MSCI’s broadest index of Asia-Pacific shares outside Japan dropped 1.1 percent, led by a fall in South Korean shares while Japan’s Nikkei tumbled 2.9 percent.
For the week, they are down 2.3 percent and 3.6 percent respectively.
Asian steelmaker shares dropped, with South Korea’s Posco falling 3 percent and Japan’s Nippon Steel 4 percent.
Toyota Motor shares were down 2.4 percent as the automaker said the planned tariffs would substantially raise costs and therefore prices of cars and trucks sold in America.
Mainland Chinese shares recouped some of the opening losses, with the Shanghai composite index down just 0.4 percent.
On Wall Street, the S&P 500 lost 36.16 points, or 1.33 percent, to 2,677.67 on Thursday, coming a day after investors sold off heavily on worries the Federal Reserve might increase rates more than expected this year.
Trump’s latest trade salvo comes after Washington slapped steep tariffs on imports of solar panels and washing machines in January, prompting China to launch an anti-dumping and anti-subsidy investigation into imports of sorghum from the United States.
The anxiety over tit-for-tat moves was underscored by Canada’s quick response, with officials in Ottawa saying they will retaliate against any U.S. tariffs on steel and aluminum products.
With markets fretting about the pace of U.S. rate hikes this year, the worry is that escalating trade protectionism would dent world growth and corporate earning, key drivers of a rally in equities last year.
The concerns of a harmful trade war eclipsed the upbeat US economic data published on Thursday, including a rise in the manufacturing index to 14-year highs and another showing the number of Americans filing for unemployment benefits hitting a 48-year low.
U.S. inflation picked up as the PCE price index, a gauge of underlying inflation, advanced 0.3 percent in January - the largest gain since January 2017. On the year, it posted an increase of 1.5 percent, in line with the previous two months.
“Even if you manufacture goods, if someone doesn’t buy them, you have to scale back your production, leading to slowdown in global economic activities,” said Daisuke Uno, chief strategist at Sumitomo Mitsui Bank.
“I would expect markets entered another period of correction,” he added.
U.S. Treasury yields fell as the risk of a trade war appeared to push aside considerations of inflation, a major theme that spooked global financial markets earlier this year.
The 10-year U.S. Treasuries yield fell to 2.811 percent, hitting its lowest level in three weeks and further extending the distance from its four-year peak of 2.957 percent touched on Feb 21.
Some say, on the other hand, markets may be over-reacting.
“Trump has been repeatedly boasting about rise in share prices.

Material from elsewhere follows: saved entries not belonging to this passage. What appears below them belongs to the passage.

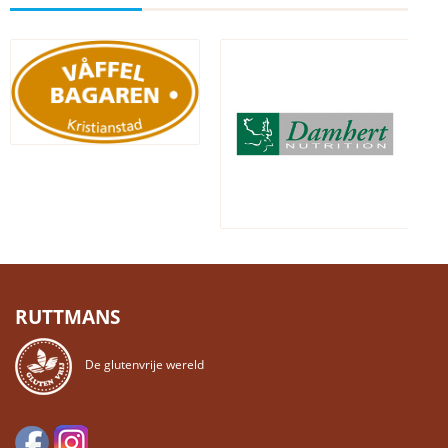
RUTTMANS
De glutenvrije wereld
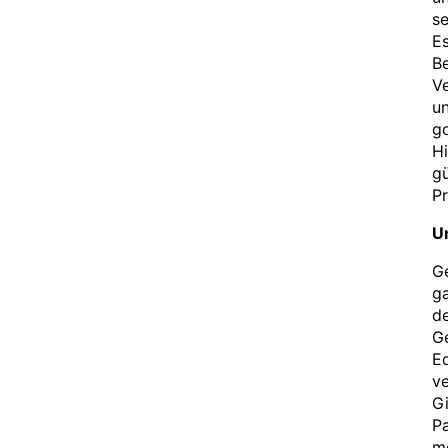
se
Es
Be
Ve
u
go
Hi
gü
Pr
U
G
g
de
Ge
Ed
ve
Gi
Pa
m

If this is going to lead to a sustained drop in sharp prices, I bet he is likely to change his stance,” said Nobuyuki Kashihara, head of research at Asset Management One.

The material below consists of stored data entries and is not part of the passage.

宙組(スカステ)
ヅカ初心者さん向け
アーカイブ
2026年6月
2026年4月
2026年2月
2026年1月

In the currency market, the dollar’s rebound following the bullish comments on the U.S. economy from new Federal Reserve Chair Jerome Powell on Tuesday lost steam.
The euro jumped back to $1.2271, after having hit a seven-week low of $1.21545 on Thursday.

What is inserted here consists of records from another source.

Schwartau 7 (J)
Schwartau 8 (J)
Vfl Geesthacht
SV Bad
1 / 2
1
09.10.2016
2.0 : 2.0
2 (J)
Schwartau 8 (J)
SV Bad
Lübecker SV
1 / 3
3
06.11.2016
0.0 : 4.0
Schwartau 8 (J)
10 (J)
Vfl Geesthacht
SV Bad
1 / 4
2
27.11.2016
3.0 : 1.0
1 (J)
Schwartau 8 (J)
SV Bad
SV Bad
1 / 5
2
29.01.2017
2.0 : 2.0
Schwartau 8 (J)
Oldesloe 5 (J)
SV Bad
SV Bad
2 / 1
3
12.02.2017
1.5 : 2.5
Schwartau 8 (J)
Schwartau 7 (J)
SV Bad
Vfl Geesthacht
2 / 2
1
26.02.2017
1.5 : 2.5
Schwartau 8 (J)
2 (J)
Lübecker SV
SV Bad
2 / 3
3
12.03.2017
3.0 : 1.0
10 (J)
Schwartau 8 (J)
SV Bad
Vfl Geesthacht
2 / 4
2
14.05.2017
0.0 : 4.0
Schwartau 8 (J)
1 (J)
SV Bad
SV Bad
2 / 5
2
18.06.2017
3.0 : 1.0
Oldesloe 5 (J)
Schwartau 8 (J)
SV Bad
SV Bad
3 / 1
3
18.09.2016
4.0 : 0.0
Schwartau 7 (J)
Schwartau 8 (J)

The dollar slipped to 106.14 yen, edging back towards its 15-month low of 105.545 set on Feb 16.
The dollar index is still down 2.1 percent this year, dogged by suspicions that the Trump administration prefers a weaker dollar to mend its bulging trade deficit. Worries that Trump’s big tax cuts and spending plans will ramp up fiscal deficits to the extent that they undermine confidence in US debt have also hurt the greenback.
Oil prices were also under pressure, having fallen more than one percent the previous day on the trade spat concerns.
US crude traded at $61.19 per barrel, up 0.4 percent in Asia on Friday after having fallen to two-week low of $60.18 on Thursday. It is down 3.7 percent so far this week.